Three weeks have gone by since Devyani Khobragade, Deputy Consul General (DCG) for political, economic, commercial and women’s affairs, was arrested and humiliated in New York on 12 December 2013. But the uproar in the media is yet to subside. This is surely not the first time that the US autho­rities humiliated Indian note-worthies, even our ex-president A P J Abdul Kalam, but the public outrage and angry reaction of the government over this episode has been unprecedented. As any sensible person could guess, the only factor that explains the din is the times in which it took place. Yes, this is election time! The results of the recent elections in four states have bolstered the confidence of the Bharatiya Janata Party (BJP), causing grave anxieties to the ruling Congress Party. The opportunities presented by the great post-election coalition game have also activated all the other parties to seek to maximise their prospects. This episode served them all to exhibit their jingoism. There has been another aside to the episode. Devyani happens to be a dalit, the daughter of ex-Indian Administrative Service officer, and in that identity, she perfectly represents the vocal dalit middle class. Right or wrong, taking cudgels on her behalf serves two important electioneering objectives, viz, appealing to the masses by invoking patriotic sentiments and appealing to dalits, by showing concern for their honour.

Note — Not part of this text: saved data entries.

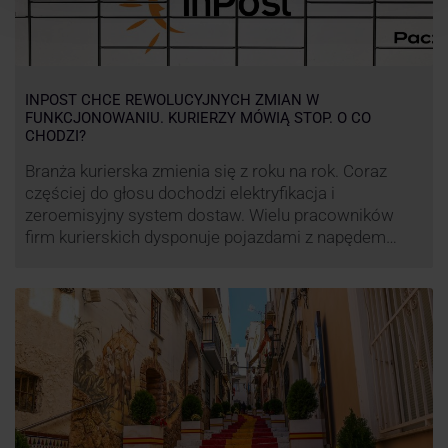
INPOST CHCE REWOLUCYJNYCH ZMIAN W
FUNKCJONOWANIU. KURIERZY MÓWIĄ STOP. O CO
CHODZI?
Branża kurierska zmienia się z roku na rok. Coraz
częściej do głosu dochodzi elektryfikacja i
zeroemisyjny system dostaw. Wielu pracowników
firm kurierskich dysponuje pojazdami z napędem
elektrycznym, obniżając koszt pracy (co widać m.in.
po flocie pojazdów DPD). Zmiany w systemie dostaw,
ale też sposobie rozliczania pracy postanowił
wprowadzić również InPost. To wzbudziło ogromny
sprzeciw pracowników …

Devyani happens to be the daughter of my long-standing friend; personally, I would sympathise with her. But the episode threw up many important issues in public and so I cannot be blinded by personal feelings. The main thrust of the argument in her favour is that she was humiliated by being handcuffed, allegedly strip-searched, and made to stay with ordinary criminals for nearly four hours before she was released on bail against the bond of $250,000. In the “socialist democratic republic” called India, we are conditioned to see institutions treating individuals differentially, depending on one’s social rank, and hence we cannot stomach the idea of equality before the law. This is not to say that the US has completely shunned racial profiling. But, in comparison, its law enforcement machinery treats people equally and operates uninfluenced by any pressure. Of course, in the post-second world war period, the US has been the biggest imperialist bully, exploiting people the world over, even killing those whom Washington considers its enemy, this with impunity. But the Indian ruling-class parties and the government, which are now displaying their defiance in this episode, have never uttered even a word against its exploitative role. On the contrary, they have always bent over backwards to curry Washington’s favour. This episode reeks of many such duplicities and doublespeak behind the jingoistic noises for Devyani.